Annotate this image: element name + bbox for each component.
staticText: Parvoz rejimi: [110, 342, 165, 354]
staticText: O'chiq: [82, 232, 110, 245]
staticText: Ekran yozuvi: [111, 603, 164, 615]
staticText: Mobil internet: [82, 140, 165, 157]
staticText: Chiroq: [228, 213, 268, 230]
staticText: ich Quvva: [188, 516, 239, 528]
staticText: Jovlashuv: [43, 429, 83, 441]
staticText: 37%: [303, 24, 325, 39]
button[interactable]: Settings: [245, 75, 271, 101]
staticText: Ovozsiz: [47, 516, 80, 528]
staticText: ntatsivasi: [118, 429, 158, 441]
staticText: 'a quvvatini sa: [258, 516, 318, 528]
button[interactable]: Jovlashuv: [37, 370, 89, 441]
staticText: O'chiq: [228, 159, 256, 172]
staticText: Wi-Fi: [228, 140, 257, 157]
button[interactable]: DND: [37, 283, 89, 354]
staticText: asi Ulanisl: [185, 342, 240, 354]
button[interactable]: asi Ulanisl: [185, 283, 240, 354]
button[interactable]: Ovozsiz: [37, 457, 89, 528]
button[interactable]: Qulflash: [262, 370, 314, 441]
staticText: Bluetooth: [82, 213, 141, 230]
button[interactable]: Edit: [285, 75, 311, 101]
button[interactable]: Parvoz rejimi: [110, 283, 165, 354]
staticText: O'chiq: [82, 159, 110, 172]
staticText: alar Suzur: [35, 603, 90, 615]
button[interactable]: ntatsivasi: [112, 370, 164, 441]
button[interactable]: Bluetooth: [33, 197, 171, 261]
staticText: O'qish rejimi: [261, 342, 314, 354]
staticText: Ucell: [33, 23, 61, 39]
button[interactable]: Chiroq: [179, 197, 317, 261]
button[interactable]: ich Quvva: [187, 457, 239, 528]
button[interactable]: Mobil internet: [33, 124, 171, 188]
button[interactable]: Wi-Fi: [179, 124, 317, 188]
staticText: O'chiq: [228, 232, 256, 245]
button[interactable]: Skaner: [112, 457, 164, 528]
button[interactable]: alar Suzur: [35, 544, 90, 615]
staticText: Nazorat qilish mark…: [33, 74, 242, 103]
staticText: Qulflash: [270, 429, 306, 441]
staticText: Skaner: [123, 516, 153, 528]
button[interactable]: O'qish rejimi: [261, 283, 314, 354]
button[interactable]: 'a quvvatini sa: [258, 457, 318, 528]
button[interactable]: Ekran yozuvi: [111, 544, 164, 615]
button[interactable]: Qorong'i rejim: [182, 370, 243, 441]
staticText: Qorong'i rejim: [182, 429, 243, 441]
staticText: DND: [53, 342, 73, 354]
####
— PROBLEM REQUIREMENTS —
Answer with a number alone. It should equal the count of lines in the entries that hold "Bluetooth".

— ANSWER BOX —
2